Si l’image d’une économie de subsistance misérabiliste n’est plus de rigueur pour l’Homme de Néandertal, un autre antagonisme concernant l’acquisition du gibier l’oppose à l’Homme moderne. Pour certains, seuls les seconds sont capables de chasses « spécialisées », les premiers étant plus opportunistes (Straus, 1983 ; Mellars, 1989, 1996, 2004). Mais cette hypothèse ne peut être retenue, le spectre des espèces chassées de certains gisements du Paléolithique moyen étant largement dominé par un taxon (ex. Jaubert et al., 1990 ; Farizy et al., 1994 ; Turq et al., 1999 ; Costamagno et al., 2006) et la comparaison de plusieurs assemblages moustériens, châtelperroniens et aurignaciens ayant démontré l’absence de différences significatives dans la richesse taxonomique des gisements considérés (Grayson & Delpech, 2002).
Présentation du gisement
LOCALISATION DU SITE
La grotte des Fieux se trouve au lieu-dit Les Hauts-Fieux, à 3 km au nord ouest du village de Miers (Lot). Située dans la partie septentrionale du causse de Gramat, dans le Haut-Quercy, la grotte s’ouvre sur le plateau à 250 m d’altitude (fig-I.1). Le site est la propriété de la Communauté de communes du Pays de Padirac.

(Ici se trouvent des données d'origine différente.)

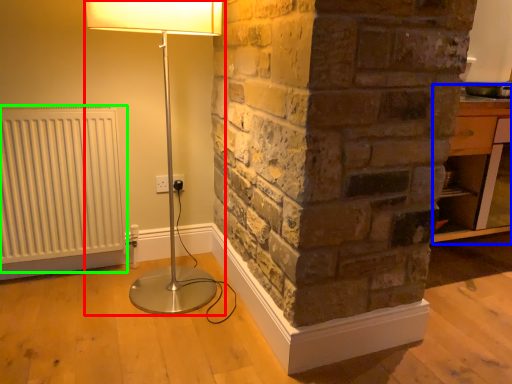 Question: Considering the real-world distances, which object is farthest from lamp (highlighted by a red box)? table (highlighted by a blue box) or radiator (highlighted by a green box)?

Choices:
 (A) table
 (B) radiator

Answer: (A) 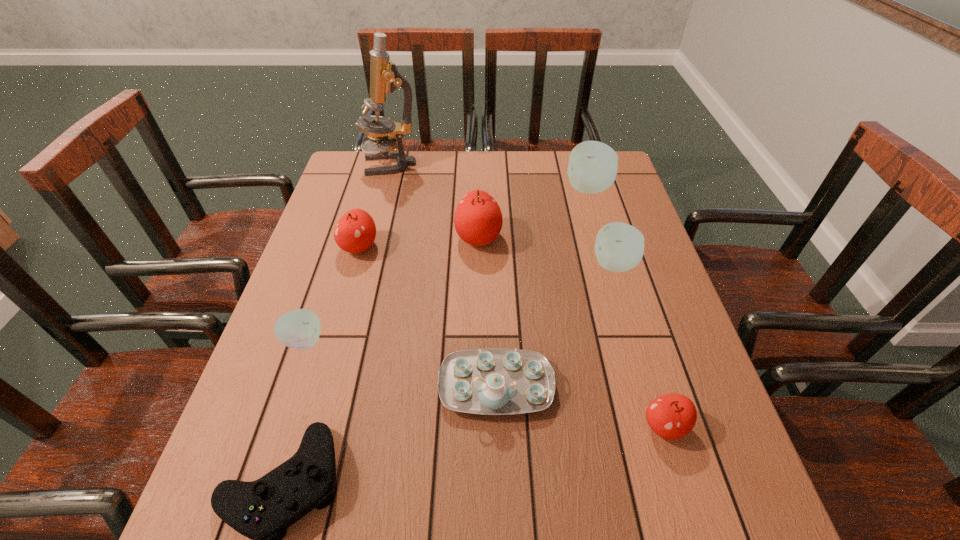 You are a GUI agent. You are given a task and a screenshot of the screen. Output one action in this format:
    pyautogui.click(x=<x>, y=<y>)
    Task: Click on the second closest apple to the chinaware
    
    Given the screenshot: What is the action you would take?
    pyautogui.click(x=619, y=247)

The image size is (960, 540). I want to click on apple that can be found as the fifth closest to the second biggest white apple, so click(x=299, y=329).

Identify which white apple is the third nearest to the chinaware. Please provide its 2D coordinates. Your answer should be formatted as a tuple, i.e. [(x, y)], where the tuple contains the x and y coordinates of a point satisfying the conditions above.

[(592, 168)]

I want to click on white apple that stands as the third closest to the control, so click(592, 168).

Where is `red apple that is the third closest to the shortest object`? This screenshot has height=540, width=960. red apple that is the third closest to the shortest object is located at coordinates (672, 416).

At what (x,y) coordinates should I click in order to perform the action: click on red apple that is the closest to the leftmost white apple. Please return your answer as a coordinate pair (x, y). This screenshot has width=960, height=540. Looking at the image, I should click on (355, 232).

The width and height of the screenshot is (960, 540). What are the coordinates of `vacant position in the image that satisfies the following two spatial constraints: 1. on the front side of the biggest white apple; 2. on the left side of the tallest object` in the screenshot? It's located at (385, 188). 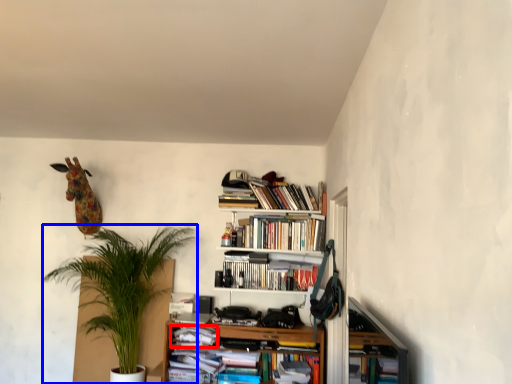 Question: Which object is further to the camera taking this photo, book (highlighted by a red box) or houseplant (highlighted by a blue box)?

Choices:
 (A) book
 (B) houseplant

Answer: (A) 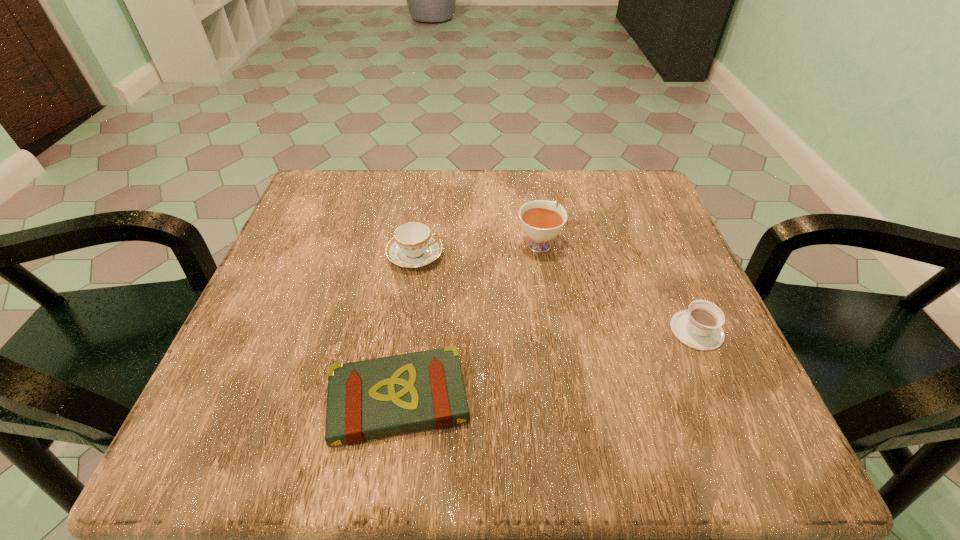 Where is `vacant region located 0.120m on the side of the third object from left to right with the handle`? This screenshot has height=540, width=960. vacant region located 0.120m on the side of the third object from left to right with the handle is located at coordinates (532, 195).

Image resolution: width=960 pixels, height=540 pixels. What are the coordinates of `vacant space positioned on the side with the handle of the second tallest teacup` in the screenshot? It's located at (614, 255).

Find the location of `free space located 0.260m on the handle side of the rightmost object`. free space located 0.260m on the handle side of the rightmost object is located at coordinates (649, 222).

Identify the location of vacant space located on the handle side of the rightmost object. (669, 269).

Where is `free point located 0.370m on the handle side of the rightmost object`? The height and width of the screenshot is (540, 960). free point located 0.370m on the handle side of the rightmost object is located at coordinates (636, 193).

Find the location of a particular element. free space located 0.290m on the back of the nearest object is located at coordinates (421, 242).

The height and width of the screenshot is (540, 960). I want to click on object that is at the far edge, so click(x=541, y=221).

Where is `object situated at the near edge`? The width and height of the screenshot is (960, 540). object situated at the near edge is located at coordinates (370, 399).

I want to click on object present at the right edge, so click(x=699, y=327).

Find the location of a particular element. Image resolution: width=960 pixels, height=540 pixels. vacant space at the far edge of the desktop is located at coordinates (389, 226). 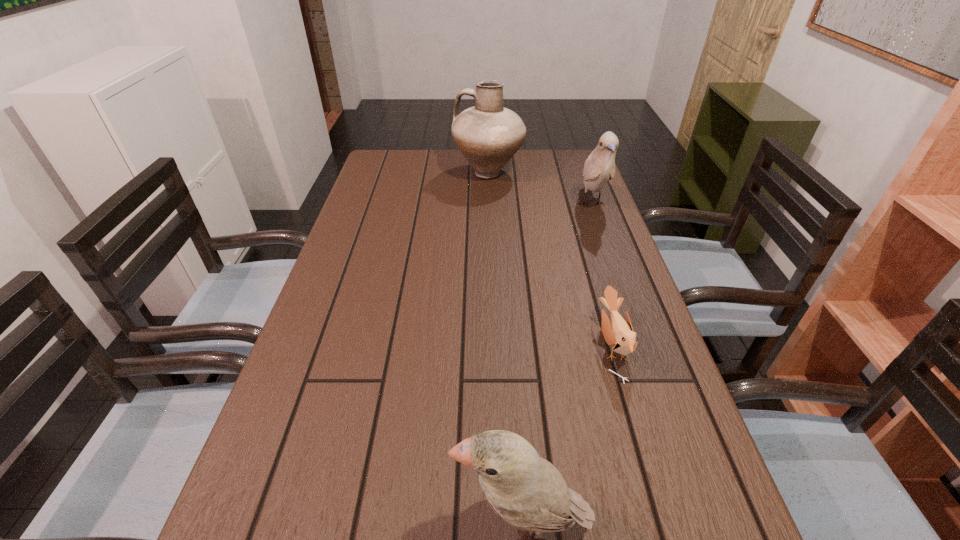 The height and width of the screenshot is (540, 960). Identify the location of pitcher. (488, 135).

You are a GUI agent. You are given a task and a screenshot of the screen. Output one action in this format:
    pyautogui.click(x=<x>, y=<y>)
    Task: Click on the farthest bird
    This screenshot has width=960, height=540.
    Given the screenshot: What is the action you would take?
    pyautogui.click(x=600, y=166)

At what (x,y) coordinates should I click in order to perform the action: click on the third farthest object. Please return your answer as a coordinate pair (x, y). Image resolution: width=960 pixels, height=540 pixels. Looking at the image, I should click on (620, 335).

Identify the location of the shortest bird. (620, 335).

At what (x,y) coordinates should I click in order to perform the action: click on free location located on the handle side of the pitcher. Please return your answer as a coordinate pair (x, y). The width and height of the screenshot is (960, 540). Looking at the image, I should click on (393, 173).

The image size is (960, 540). Identify the location of blank area located on the handle side of the pitcher. (432, 173).

Locate an element on the screen. Image resolution: width=960 pixels, height=540 pixels. vacant area located 0.070m on the handle side of the pitcher is located at coordinates (432, 173).

Where is `free space located 0.190m at the beak of the farthest bird`? This screenshot has width=960, height=540. free space located 0.190m at the beak of the farthest bird is located at coordinates (615, 268).

Locate an element on the screen. vacant space located 0.280m at the beak of the shortest object is located at coordinates (461, 345).

This screenshot has width=960, height=540. I want to click on free space located at the beak of the shortest object, so click(x=540, y=345). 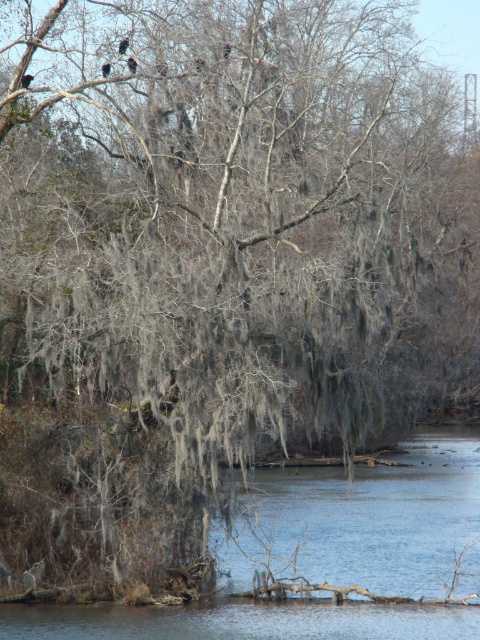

La Dordogne est la rivière la plus proche et coule à environ 6 km au nord du site ; il est possible d’y accéder par deux vallées sèches. La présence de la rivière ainsi que des vallées sèches sont considérées comme des critères déterminant l’installation de groupes humains aux Fieux ; le site se trouvant sur une voie d’accès naturelle qui pouvait être utilisée lors des migrations des troupeaux d’herbivores allant de la vallée aux causses et inversement (Champagne et al., 1996).
HISTORIQUE DES RECHERCHES
L’équipe du Spéléo-Club de Bergerac est à l’origine de la découverte du gisement. Accompagnés du propriétaire du site M. Caminade, les spéléologues tentaient d’accéder à la rivière souterraine de Padirac par un nouvel accès (fig-I.2). C’est ainsi que la grotte ornée des Fieux fut découverte le 2 novembre 1964.
En 1966, les travaux réalisés par le propriétaire, destinés à aménager l’accès à la grotte, mirent à jour des vestiges sauveterriens. Le propriétaire signala sa découverte à L. Méroc, alors directeur de la circonscription. Ce dernier demanda à F. Champagne et R. Espitalié d’entreprendre des fouilles archéologiques. De 1967 à 1998, les campagnes de fouilles furent dirigées par ces deux chercheurs, puis par F. Champagne seul, secondé par J. Jaubert et A. Fournier, puis P. Jauzon et Ph. Novel. En 1999, une campagne de fouille conduite par N. Valdeyron s’est limitée au porche Ouest et aux niveaux mésolithiques. Elle consistait en « une réfection des coupes, pour vérification et comparaison avec celles levées au moment de la fouille. Des prélèvements ont également été effectués, pour permettre la réalisation de différents types d’analyses (C14, palynologie, anthracologie, carpologie, sédimentologie) » (Valdeyron, 1999 : 131).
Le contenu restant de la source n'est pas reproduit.